The oOh!Media Ltd (ASX: OML) share price closed down 3.6% yesterday.
Last week, oOh!Media looked to have snapped a lengthy losing streak, finishing the week up 6.3%. But yesterday's losses resume the downward trend that has battered investors in the stock since the outset of the COVID-19 pandemic.
The company's share price is now down a painful 65.8% since 20 February, when the broader market hit all-time highs. Over that same time, the All Ordinaries Index (ASX: XAO) has managed to claw back much of its early losses, currently down 15.0% from the high.
What does oOh!Media do?
Brendon Cook founded oOh!Media in 1989 under the name Outdoor Network Australia. It's since become one of the largest operators of outdoor advertising in Australia.
Among other outlets, the company operates digital billboards in South Australia, New South Wales and the Northern Territory. It counts both Qantas Airways Limited (ASX: QAN) and Sydney Airport Holdings Pty Ltd (ASX: SYD) as major customers.
What next for oOh!Media?
Advertising companies across the board have been hit hard by the fallout of COVID-19. oOh!Media is no exception.
You need look no further than its 2 major clients listed above to see why. Many Australians have been literally stuck in their homes under rigorous lockdown conditions, and very few have travelled interstate, let alone internationally.
Hence Qantas share price has tanked 45% since 20 February, and Sydney Airport's stock has tumbled 34.2%.

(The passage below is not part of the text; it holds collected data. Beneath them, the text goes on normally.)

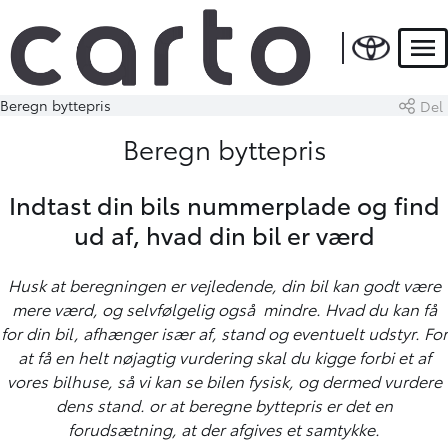
Men
Beregn byttepris
Del
Beregn byttepris
Indtast din bils nummerplade og find
ud af, hvad din bil er værd
Husk at beregningen er vejledende, d
in bil kan godt være
mere værd, og selvfølgelig også mindre. Hvad du kan få
for din bil, afhænger især af, stand og eventuelt udstyr. For
at få en helt nøjagtig vurdering skal du kigge forbi et af
vores bilhuse, så vi kan se bilen fysisk, og dermed vurdere
dens stand. or at beregne byttepris er det en
forudsætning, at der afgives et samtykke.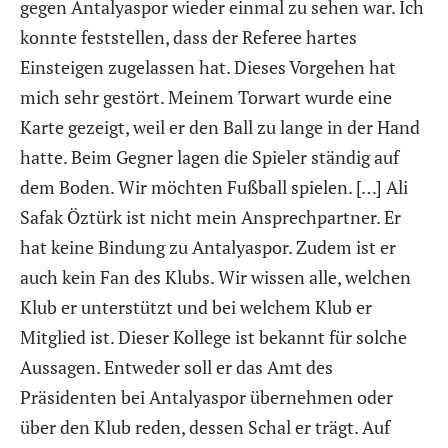
gegen Antalyaspor wieder einmal zu sehen war. Ich
konnte feststellen, dass der Referee hartes
Einsteigen zugelassen hat. Dieses Vorgehen hat
mich sehr gestört. Meinem Torwart wurde eine
Karte gezeigt, weil er den Ball zu lange in der Hand
hatte. Beim Gegner lagen die Spieler ständig auf
dem Boden. Wir möchten Fußball spielen. […] Ali
Safak Öztürk ist nicht mein Ansprechpartner. Er
hat keine Bindung zu Antalyaspor. Zudem ist er
auch kein Fan des Klubs. Wir wissen alle, welchen
Klub er unterstützt und bei welchem Klub er
Mitglied ist. Dieser Kollege ist bekannt für solche
Aussagen. Entweder soll er das Amt des
Präsidenten bei Antalyaspor übernehmen oder
über den Klub reden, dessen Schal er trägt. Auf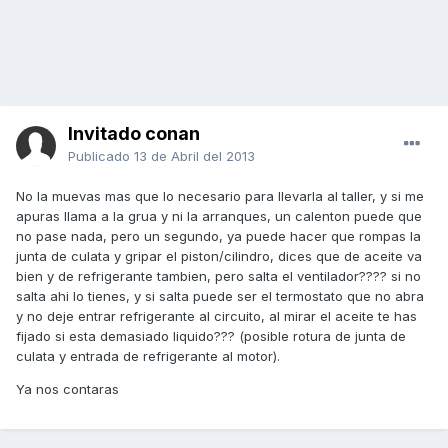
Invitado conan
Publicado
13 de Abril del 2013
No la muevas mas que lo necesario para llevarla al taller, y si me
apuras llama a la grua y ni la arranques, un calenton puede que
no pase nada, pero un segundo, ya puede hacer que rompas la
junta de culata y gripar el piston/cilindro, dices que de aceite va
bien y de refrigerante tambien, pero salta el ventilador???? si no
salta ahi lo tienes, y si salta puede ser el termostato que no abra
y no deje entrar refrigerante al circuito, al mirar el aceite te has
fijado si esta demasiado liquido??? (posible rotura de junta de
culata y entrada de refrigerante al motor).
Ya nos contaras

It's hard to envision a more difficult environment for an outdoor billboard company.
At the current share price, the stock trades at a price-to-earnings ratio of 17.9 times. Until social distancing restrictions ease and travel resumes, it's hard to see the earnings part of that equation rise.
In the meantime, the share price may have further to fall. But in my view, this stock is one to keep an eye on. It could bounce strongly on any news of a vaccine or lifting of travel restrictions.